**LISTED RECORDS**.
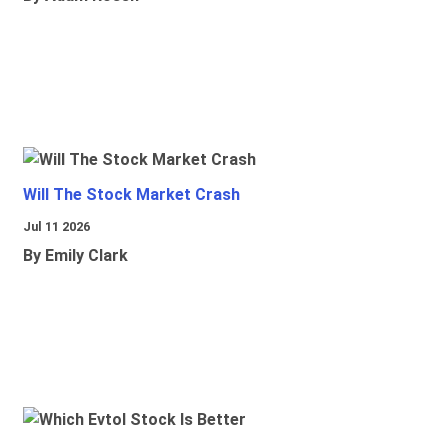
Will The Stock Market Crash
Jul 11 2026
By Emily Clark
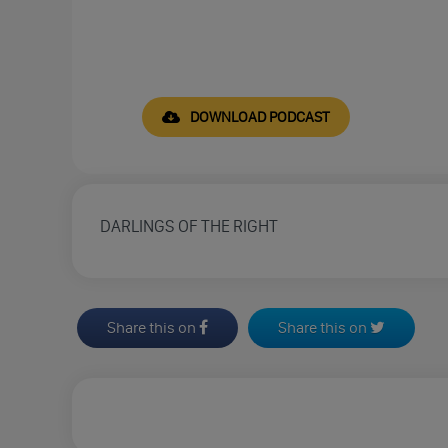
DOWNLOAD PODCAST
DARLINGS OF THE RIGHT
Share this on
Share this on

**ASSIGNMENT**. Output nothing but the records above, word for word, with the pictures removed.

**EXERCISE SOLUTION**.
Will The Stock Market Crash
Jul 11 2026
By Emily Clark
DOWNLOAD PODCAST
DARLINGS OF THE RIGHT
Share this on
Share this on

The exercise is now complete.